Meine Gedanken zum pferdegestützten Führungstraining beschäftigen sich jedoch nicht (oder kaum) mit dieser Unterscheidung zwischen Coaching und Training. Mir geht es hier in erster Linie darum, darzulegen, was das Ziel, die Gründe und die Voraussetzungen für das Einbeziehen von Pferden in der Entwicklung von Führungskompetenzen sind.

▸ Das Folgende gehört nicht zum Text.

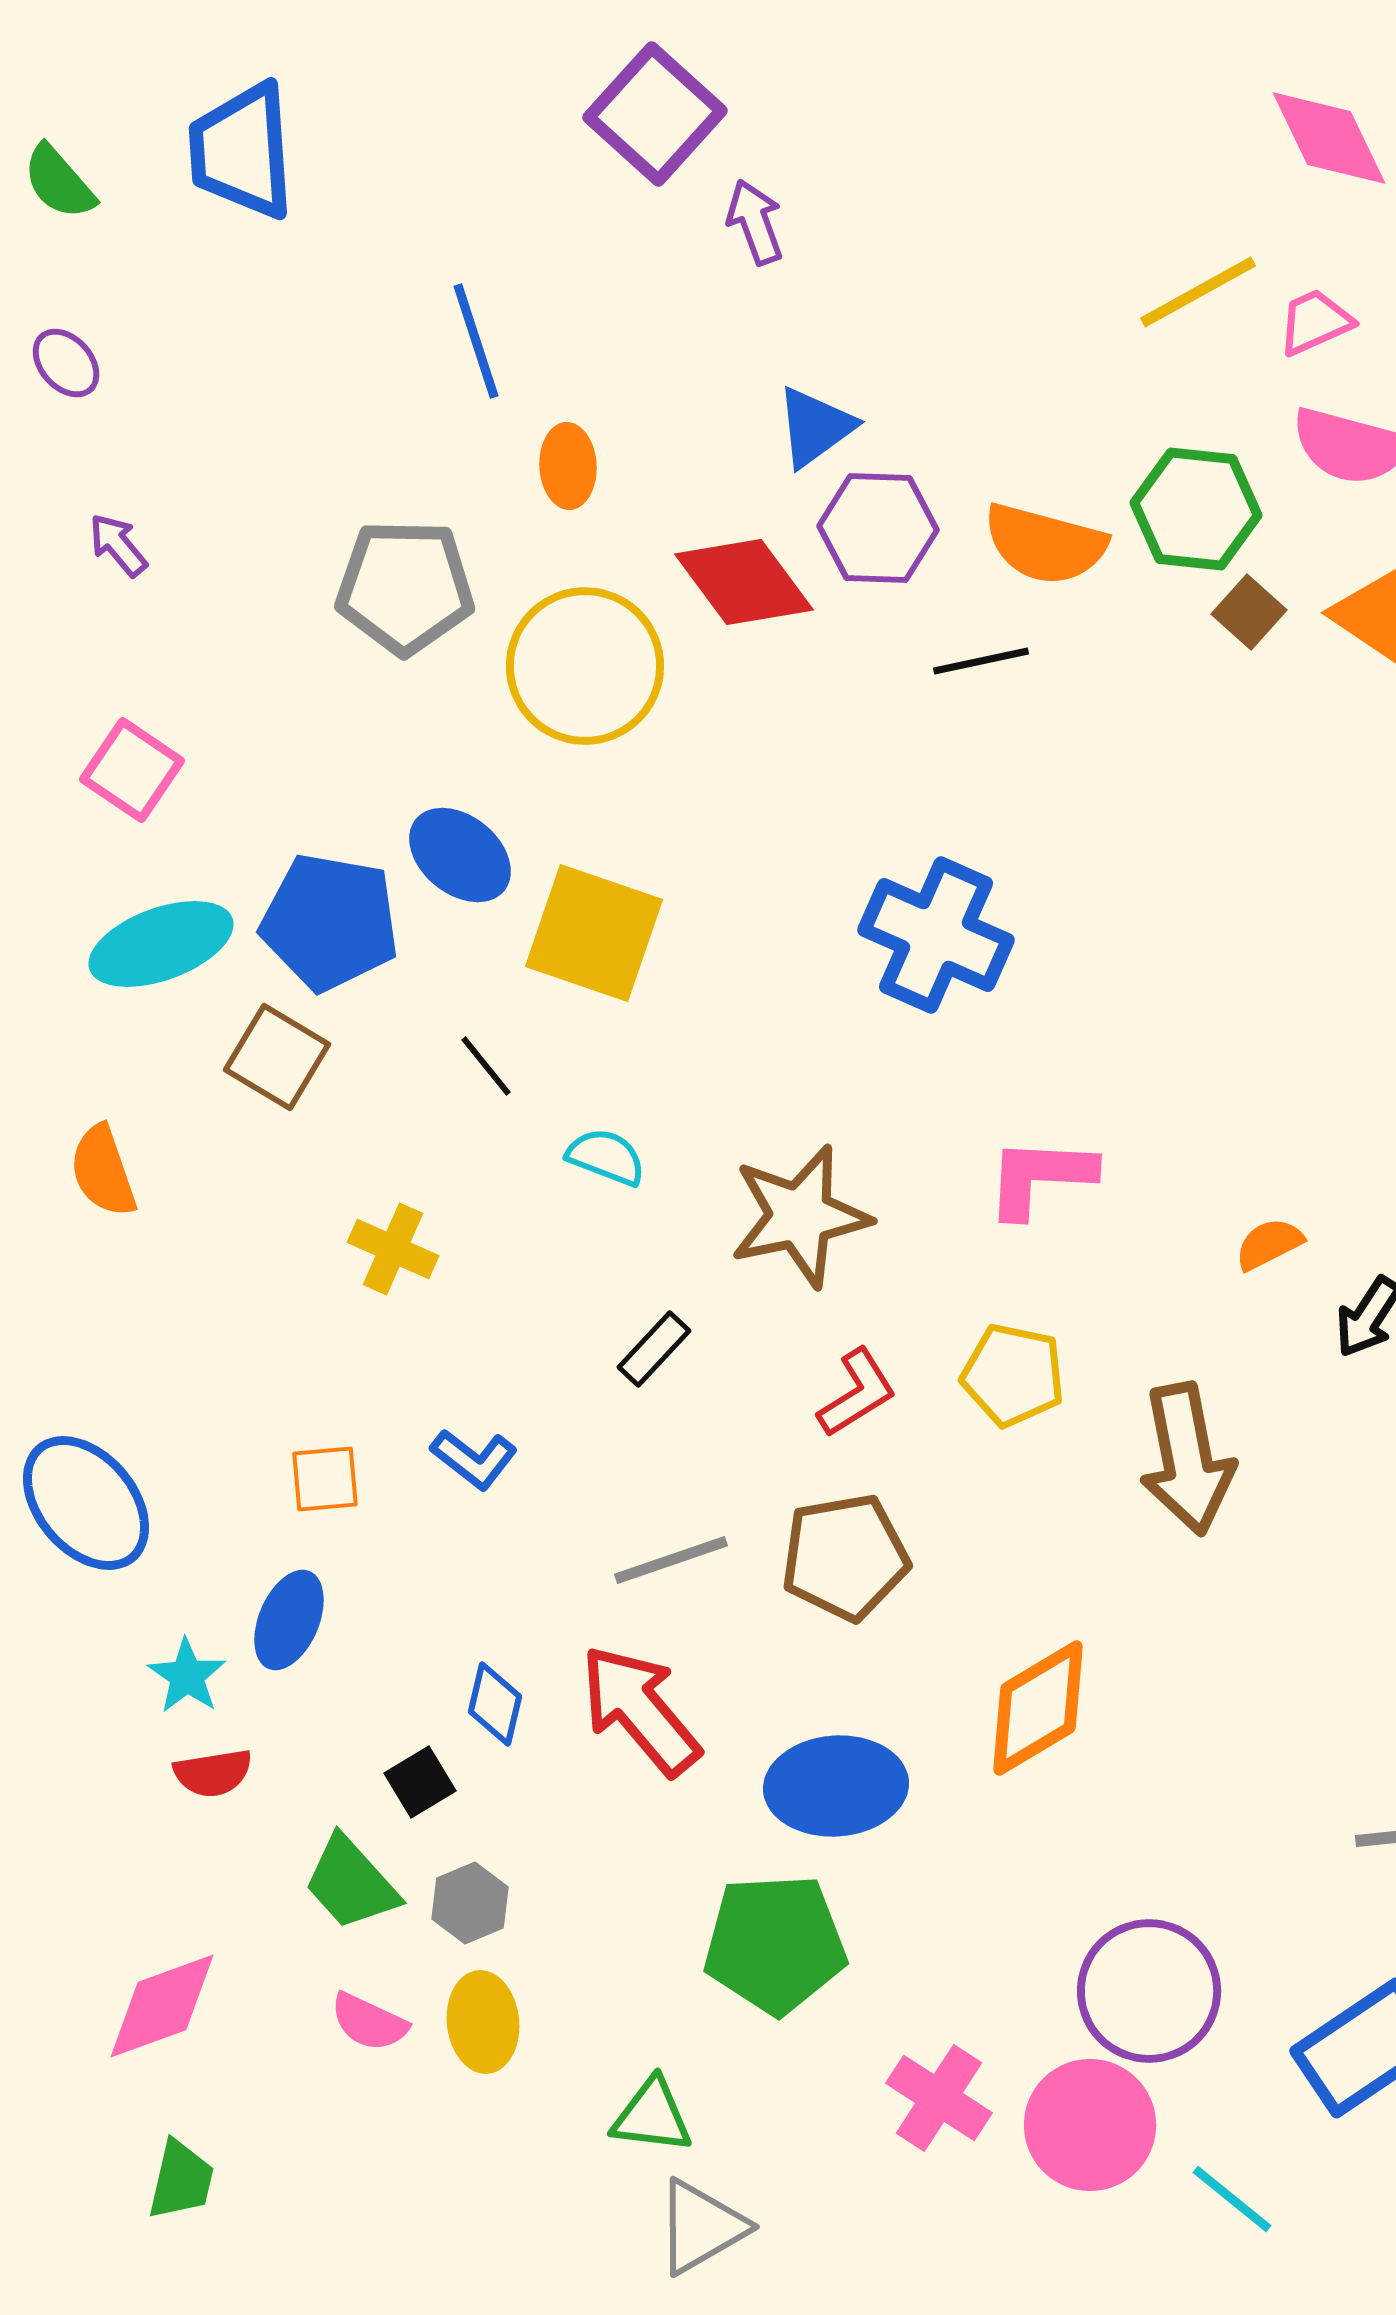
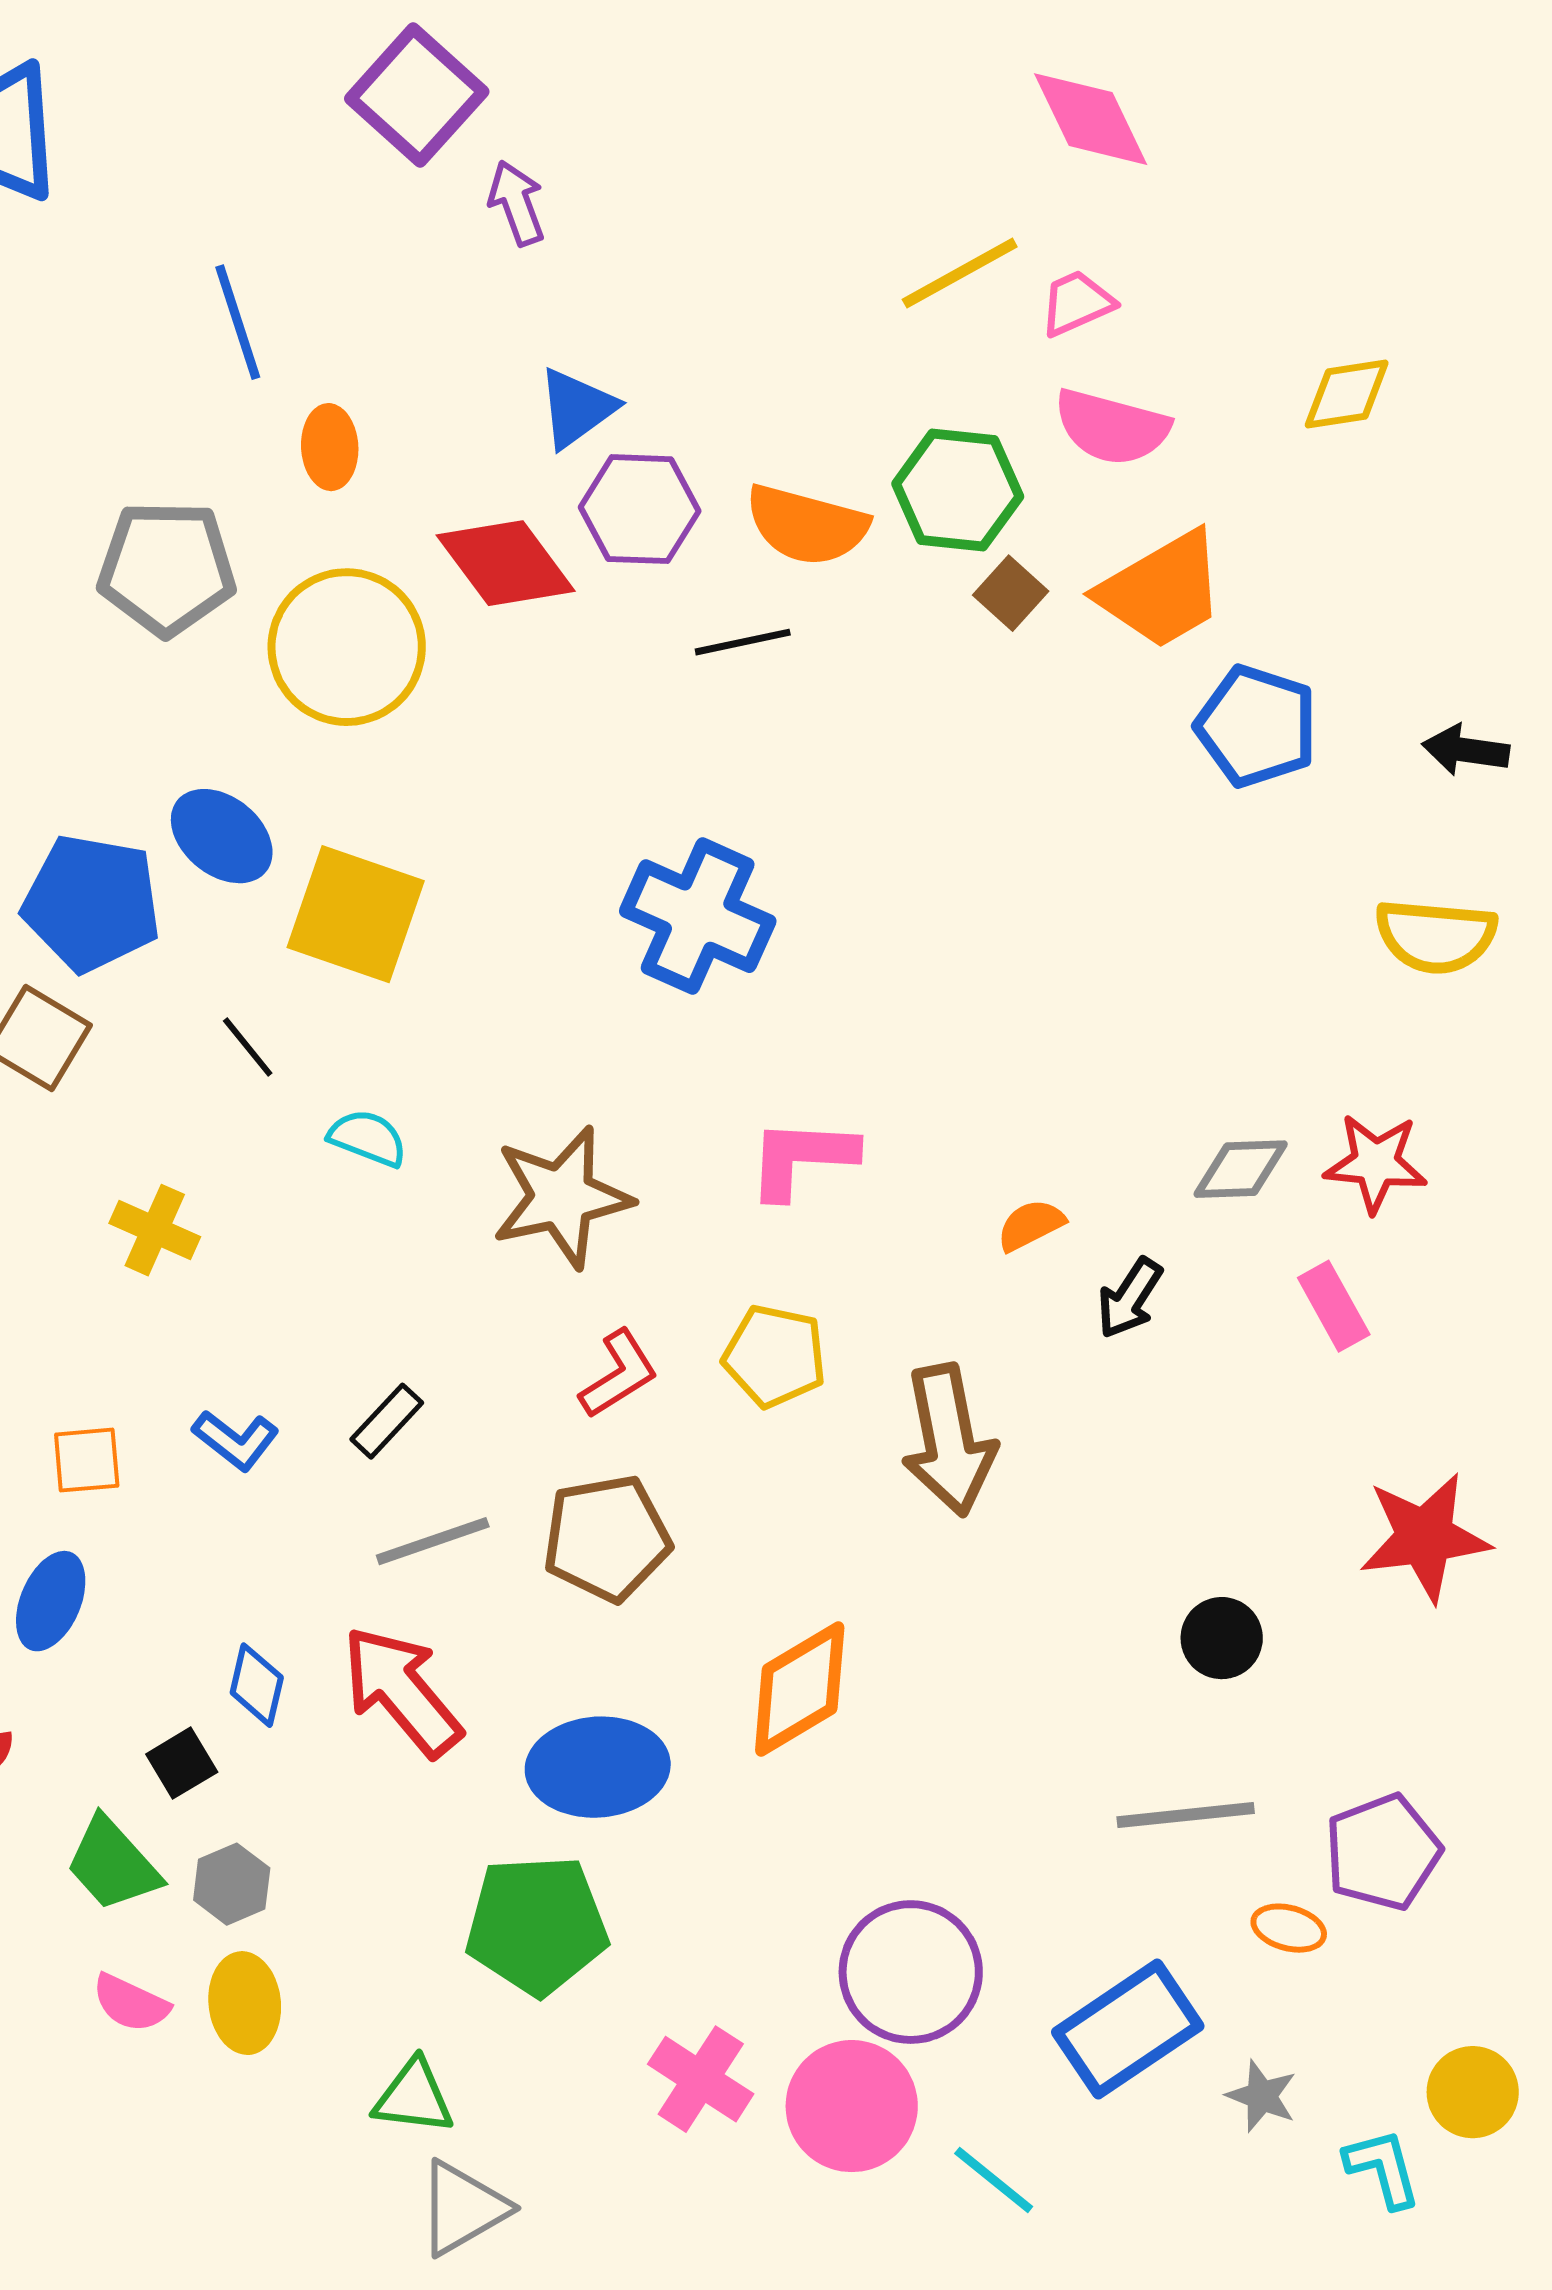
black rectangle: (654, 1349) -> (387, 1421), moved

Training relevanter Führungskompetenzen
Eine Methode, wie es das pferdegestützte Training ganz allgemein ist, definiert sich von ihrem Ziel her. Denn Methode bedeutet ja ein strukturiertes Vorgehen für einen bestimmten Zweck. Das Ziel „Führungskompetenz“ ist natürlich zunächst nicht eindeutig bestimmt. Darunter verstand man früher etwas anderes als heute, und auch in der aktuellen Diskussion um den Begriff „Leadership“ gibt es unterschiedliche Auffassungen.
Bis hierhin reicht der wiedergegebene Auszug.